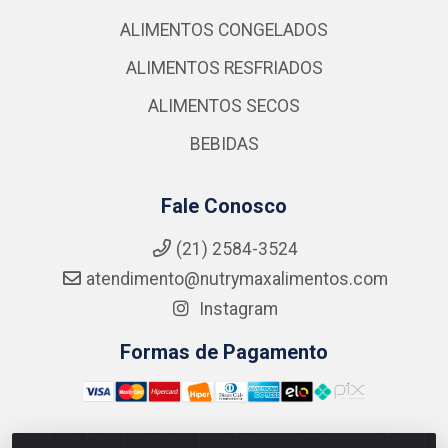
ALIMENTOS CONGELADOS
ALIMENTOS RESFRIADOS
ALIMENTOS SECOS
BEBIDAS
Fale Conosco
(21) 2584-3524
atendimento@nutrymaxalimentos.com
Instagram
Formas de Pagamento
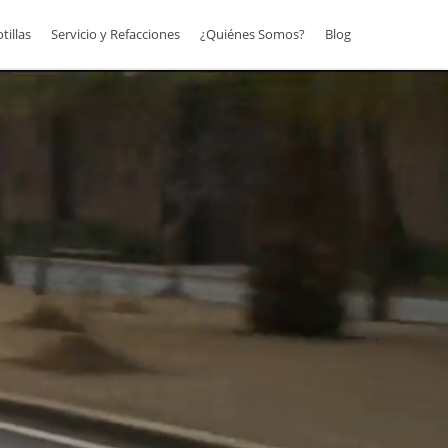
otillas
Servicio y Refacciones
¿Quiénes Somos?
Blog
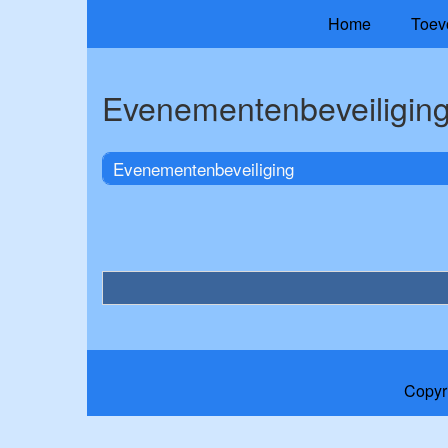
Home
Toev
Evenementenbeveiligin
Evenementenbeveiliging
Copyr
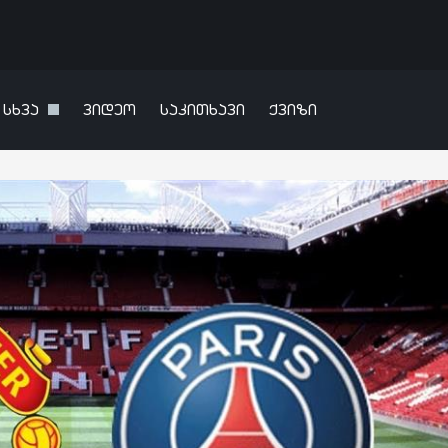
სხვა
ვიდეო
საკითხავი
ქვიზი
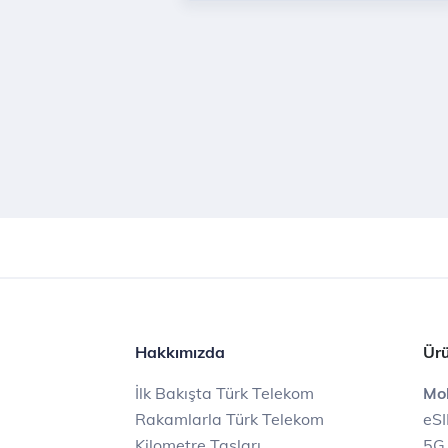
Hakkımızda
Ürü
İlk Bakışta Türk Telekom
Mob
Rakamlarla Türk Telekom
eS
Kilometre Taşları
5G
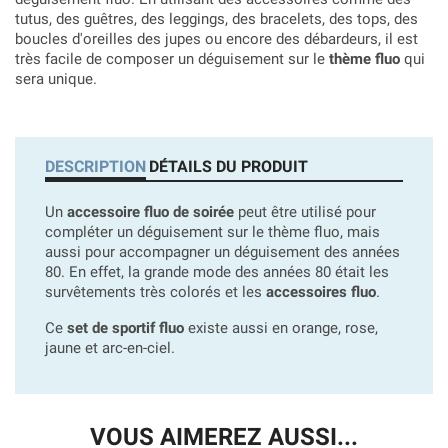
tutus, des guêtres, des leggings, des bracelets, des tops, des
boucles d'oreilles des jupes ou encore des débardeurs, il est
très facile de composer un déguisement sur le
thème fluo
qui
sera unique.
DESCRIPTION
DÉTAILS DU PRODUIT
Un
accessoire fluo de soirée
peut être utilisé pour
compléter un déguisement sur le thème fluo, mais
aussi pour accompagner un déguisement des années
80. En effet, la grande mode des années 80 était les
survêtements très colorés et les
accessoires fluo
.
Ce
set de sportif fluo
existe aussi en orange, rose,
jaune et arc-en-ciel.
VOUS AIMEREZ AUSSI...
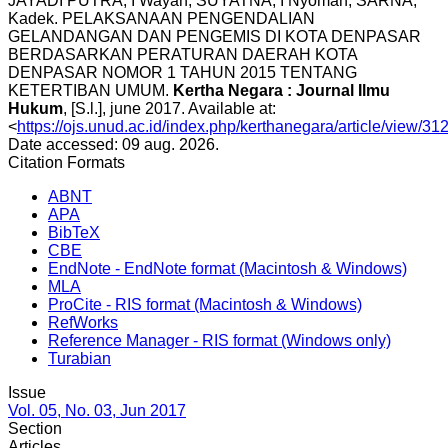
JAYADI PUTRA, I Wayan; SUYATNA, I Nyoman; SARNA,
Kadek. PELAKSANAAN PENGENDALIAN
GELANDANGAN DAN PENGEMIS DI KOTA DENPASAR
BERDASARKAN PERATURAN DAERAH KOTA
DENPASAR NOMOR 1 TAHUN 2015 TENTANG
KETERTIBAN UMUM.
Kertha Negara : Journal Ilmu
Hukum
, [S.l.], june 2017. Available at:
<
https://ojs.unud.ac.id/index.php/kerthanegara/article/view/31
Date accessed: 09 aug. 2026.
Citation Formats
ABNT
APA
BibTeX
CBE
EndNote - EndNote format (Macintosh & Windows)
MLA
ProCite - RIS format (Macintosh & Windows)
RefWorks
Reference Manager - RIS format (Windows only)
Turabian
Issue
Vol. 05, No. 03, Jun 2017
Section
Articles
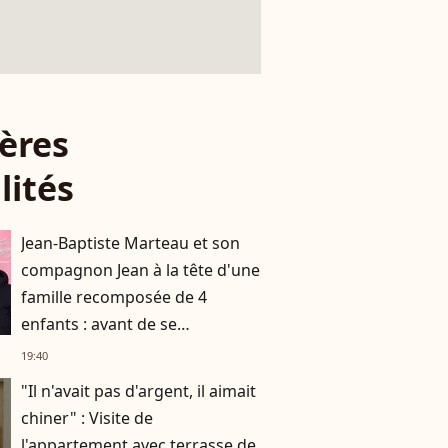
ères
lités
Jean-Baptiste Marteau et son
compagnon Jean à la tête d'une
famille recomposée de 4
enfants : avant de se
fréquenter, les deux papas se
19:40
connaissaient depuis des
"Il n'avait pas d'argent, il aimait
années
chiner" : Visite de
l'appartement avec terrasse de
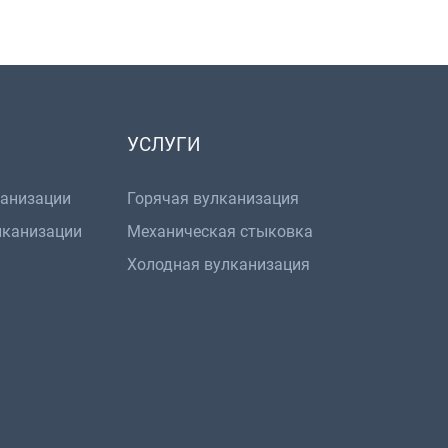
УСЛУГИ
канизации
Горячая вулканизация
лканизации
Механическая стыковка
Холодная вулканизация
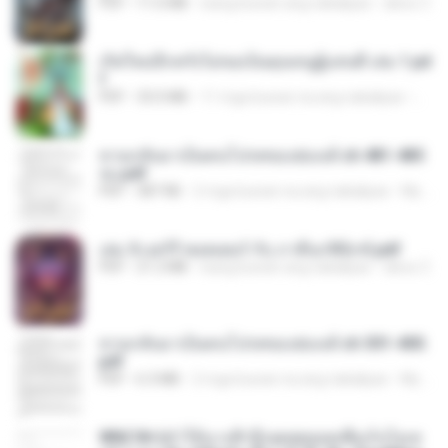
PDF
11.6 MB
isang buwan ang nakalipas
alexz Z.
เกิดใหม่อีกครั้งไม่ขอเป็นคุณหนูผู้แสนดี เล่ม 1.pd
f
PDF
33.0 MB
11 mga buwan na ang nakalipas
Yui Y
หวนกลับมาเป็นคนโปรดของฮ่องเต้ ch 481-485
จบ.pdf
PDF
387 KB
2 mga buwan na ang nakalipas
My J.
เล่ม 5 แฮร์รี่ พอตเตอร์ กับ ภาคีนกฟินิกซ์.pdf
PDF
21.2 MB
isang buwan ang nakalipas
alexz Z.
หวนกลับมาเป็นคนโปรดของฮ่องเต้ ch 301-400.
pdf
PDF
6.3 MB
2 mga buwan na ang nakalipas
My J.
WN(18+)ทำให้นางฟ้าถึงจุดสุดยอดเพื่อเก็บไอเท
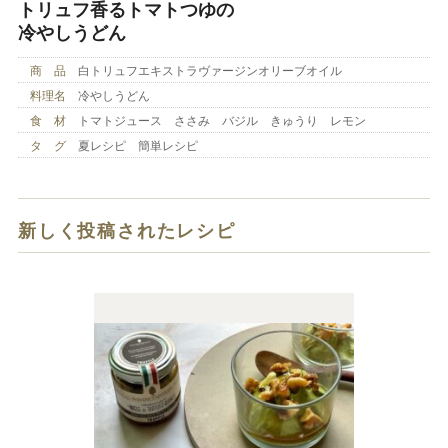
トリュフ香るトマトつゆの
冷やしうどん
商 品
白トリュフエキストラヴァージンオリーブオイル
料理名
冷やしうどん
食 材
トマトジュース ささみ バジル きゅうり レモン
タ グ
夏レシピ 簡単レシピ
新しく投稿されたレシピ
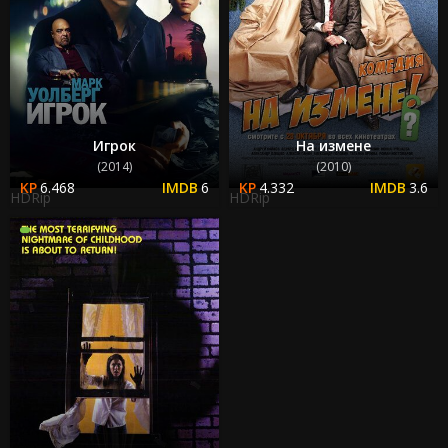
Игрок
На измене
(2014)
(2010)
6.468
6
4.332
3.6
HDRip
HDRip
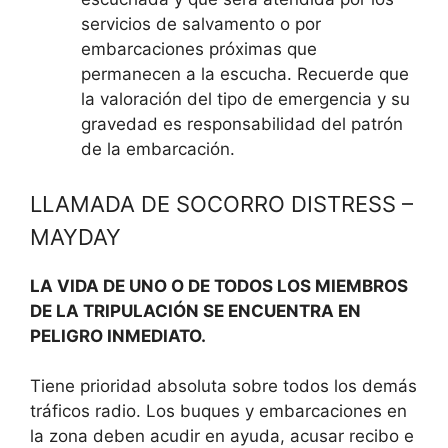
servicios de salvamento o por
embarcaciones próximas que
permanecen a la escucha. Recuerde que
la valoración del tipo de emergencia y su
gravedad es responsabilidad del patrón
de la embarcación.
LLAMADA DE SOCORRO DISTRESS –
MAYDAY
LA VIDA DE UNO O DE TODOS LOS MIEMBROS
DE LA TRIPULACIÓN SE ENCUENTRA EN
PELIGRO INMEDIATO.
Tiene prioridad absoluta sobre todos los demás
tráficos radio. Los buques y embarcaciones en
la zona deben acudir en ayuda, acusar recibo e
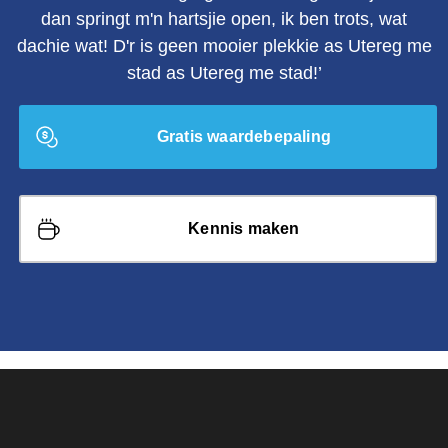
dan springt m'n hartsjie open, ik ben trots, wat
dachie wat! D'r is geen mooier plekkie as Utereg me
stad as Utereg me stad!’
Gratis waardebepaling
Kennis maken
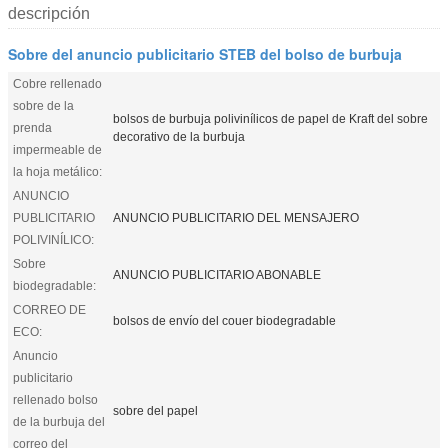
descripción
Sobre del anuncio publicitario STEB del bolso de burbuja
Cobre rellenado
sobre de la
bolsos de burbuja polivinílicos de papel de Kraft del sobre
prenda
decorativo de la burbuja
impermeable de
la hoja metálico:
ANUNCIO
PUBLICITARIO
ANUNCIO PUBLICITARIO DEL MENSAJERO
POLIVINÍLICO:
Sobre
ANUNCIO PUBLICITARIO ABONABLE
biodegradable:
CORREO DE
bolsos de envío del couer biodegradable
ECO:
Anuncio
publicitario
rellenado bolso
sobre del papel
de la burbuja del
correo del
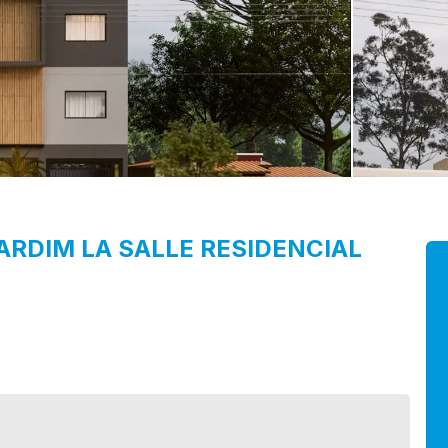
ARDIM LA SALLE
RESIDENCIAL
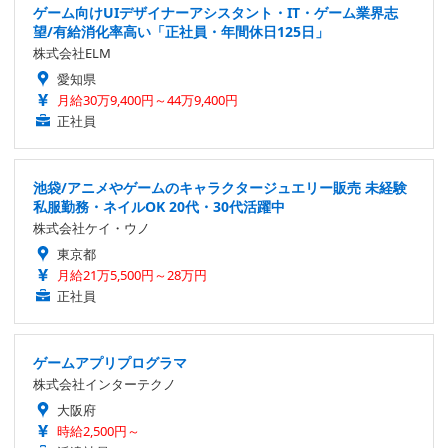
ゲーム向けUIデザイナーアシスタント・IT・ゲーム業界志
望/有給消化率高い「正社員・年間休日125日」
株式会社ELM
愛知県
月給30万9,400円～44万9,400円
正社員
池袋/アニメやゲームのキャラクタージュエリー販売 未経験
私服勤務・ネイルOK 20代・30代活躍中
株式会社ケイ・ウノ
東京都
月給21万5,500円～28万円
正社員
ゲームアプリプログラマ
株式会社インターテクノ
大阪府
時給2,500円～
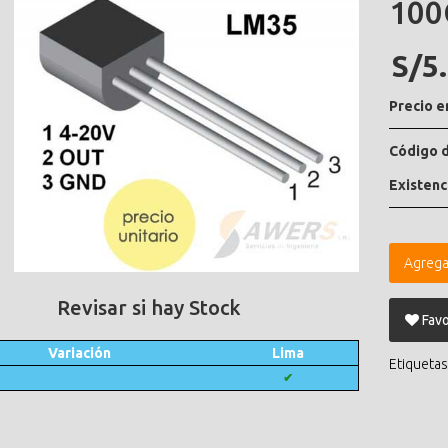
100
S/5
Precio e
Código d
Existenc
Agrega
Revisar si hay Stock
Favo
Variación
Lima
Etiquetas
✔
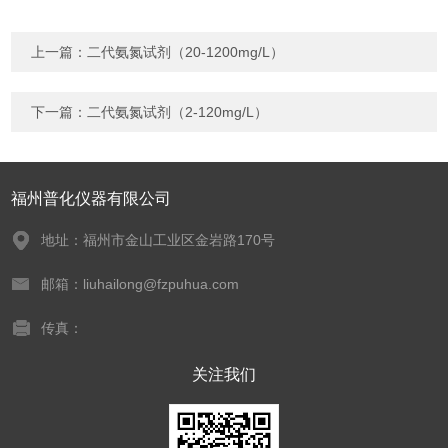
上一篇：
二代氨氮试剂（20-1200mg/L）
下一篇：
二代氨氮试剂（2-120mg/L）
福州普化仪器有限公司
地址：福州市金山工业区金岩路170号
邮箱：liuhailong@fzpuhua.com
传真：
关注我们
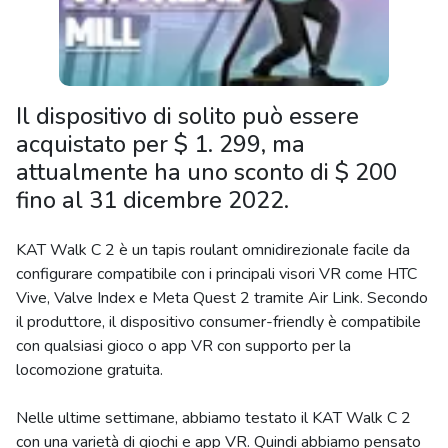
Il dispositivo di solito può essere
acquistato per $ 1. 299, ma
attualmente ha uno sconto di $ 200
fino al 31 dicembre 2022.
KAT Walk C 2 è un tapis roulant omnidirezionale facile da
configurare compatibile con i principali visori VR come HTC
Vive, Valve Index e Meta Quest 2 tramite Air Link. Secondo
il produttore, il dispositivo consumer-friendly è compatibile
con qualsiasi gioco o app VR con supporto per la
locomozione gratuita.
Nelle ultime settimane, abbiamo testato il KAT Walk C 2
con una varietà di giochi e app VR. Quindi abbiamo pensato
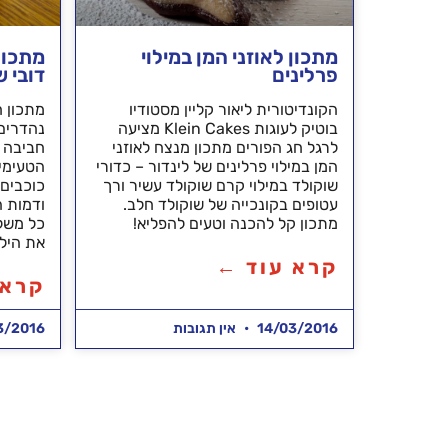
מתכון לאוזני המן במילוי
מתכון 
פרלינים
דובי ש
הקונדיטורית ליאור קליין מסטודיו
מתכון ח
בוטיק לעוגות Klein Cakes מציעה
נהדרים,
לרגל חג הפורים מתכון מנצח לאוזני
חביבה ו
המן במילוי פרלינים של לינדור – כדורי
הטעימים
שוקולד במילוי קרם שוקולד עשיר ורך
כוכבים 
עטופים בקונכייה של שוקולד חלב.
ודמות ה
מתכון קל להכנה וטעים להפליא!
כל משלו
את הילד
קרא עוד ←
קרא 
14/03/2016
אין תגובות
3/2016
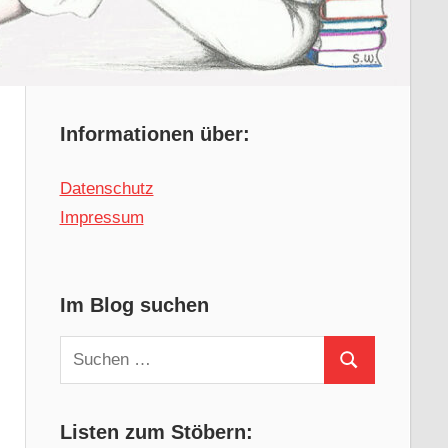
Informationen über:
Datenschutz
Impressum
Im Blog suchen
Suchen
Suchen
nach:
Listen zum Stöbern:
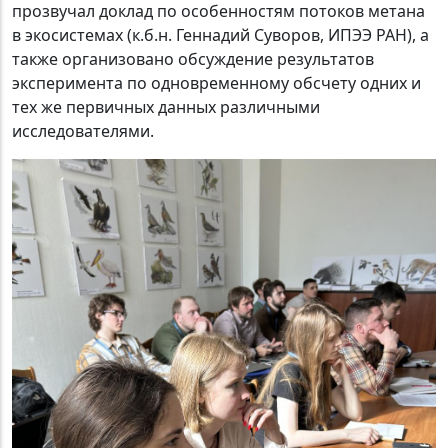
прозвучал доклад по особенностям потоков метана
в экосистемах (к.б.н. Геннадий Суворов, ИПЭЭ РАН), а
также организовано обсуждение результатов
эксперимента по одновременному обсчету одних и
тех же первичных данных различными
исследователями.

═══

* _REQUIRED WORK_:
Beginning at the line above that contains "İlk Bakışta Türk Telekom" and going on through the line that contains "enfants : avant de se", please copy every line exactly, leaving the pictures out and adding nothing.

* _RESULT FOR THIS TASK_:
İlk Bakışta Türk Telekom
Mob
Rakamlarla Türk Telekom
eS
Kilometre Taşları
5G
tutus, des guêtres, des leggings, des bracelets, des tops, des
boucles d'oreilles des jupes ou encore des débardeurs, il est
très facile de composer un déguisement sur le
thème fluo
qui
sera unique.
DESCRIPTION
DÉTAILS DU PRODUIT
Un
accessoire fluo de soirée
peut être utilisé pour
compléter un déguisement sur le thème fluo, mais
aussi pour accompagner un déguisement des années
80. En effet, la grande mode des années 80 était les
survêtements très colorés et les
accessoires fluo
.
Ce
set de sportif fluo
existe aussi en orange, rose,
jaune et arc-en-ciel.
VOUS AIMEREZ AUSSI...
JAYADI PUTRA, I Wayan; SUYATNA, I Nyoman; SARNA,
Kadek. PELAKSANAAN PENGENDALIAN
GELANDANGAN DAN PENGEMIS DI KOTA DENPASAR
BERDASARKAN PERATURAN DAERAH KOTA
DENPASAR NOMOR 1 TAHUN 2015 TENTANG
KETERTIBAN UMUM.
Kertha Negara : Journal Ilmu
Hukum
, [S.l.], june 2017. Available at:
<
https://ojs.unud.ac.id/index.php/kerthanegara/article/view/31
Date accessed: 09 aug. 2026.
Citation Formats
ABNT
APA
BibTeX
CBE
EndNote - EndNote format (Macintosh & Windows)
MLA
ProCite - RIS format (Macintosh & Windows)
RefWorks
Reference Manager - RIS format (Windows only)
Turabian
Issue
Vol. 05, No. 03, Jun 2017
Section
Articles
ères
lités
Jean-Baptiste Marteau et son
compagnon Jean à la tête d'une
famille recomposée de 4
enfants : avant de se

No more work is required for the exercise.